_Exercise description_
What lines in the records below mention "imóveis"? List them all.

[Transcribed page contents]
──────
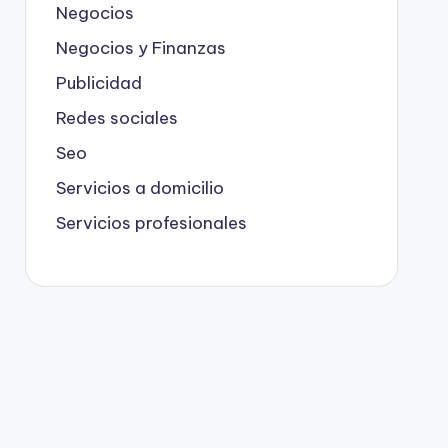
Negocios
Negocios y Finanzas
Publicidad
Redes sociales
Seo
Servicios a domicilio
Servicios profesionales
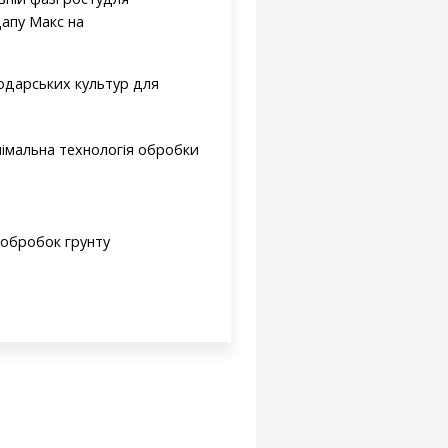
дапу Макс на
подарських культур для
німальна технологія обробки
 обробок грунту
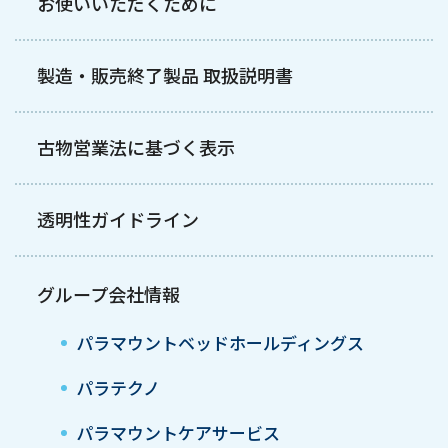
お使いいただくために
製造・販売終了製品 取扱説明書
古物営業法に基づく表示
透明性ガイドライン
グループ会社情報
パラマウントベッドホールディングス
パラテクノ
パラマウントケアサービス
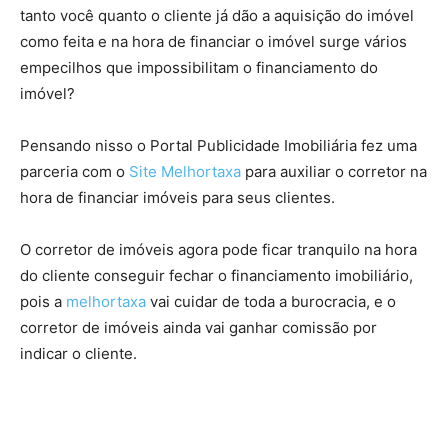
tanto você quanto o cliente já dão a aquisição do imóvel
como feita e na hora de financiar o imóvel surge vários
empecilhos que impossibilitam o financiamento do
imóvel?
Pensando nisso o Portal Publicidade Imobiliária fez uma
parceria com o
Site Melhortaxa
para auxiliar o corretor na
hora de financiar imóveis para seus clientes.
O corretor de imóveis agora pode ficar tranquilo na hora
do cliente conseguir fechar o financiamento imobiliário,
pois a
melhortaxa
vai cuidar de toda a burocracia, e o
corretor de imóveis ainda vai ganhar comissão por
indicar o cliente.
──────
_Finished exercise_
hora de financiar imóveis para seus clientes.
O corretor de imóveis agora pode ficar tranquilo na hora
corretor de imóveis ainda vai ganhar comissão por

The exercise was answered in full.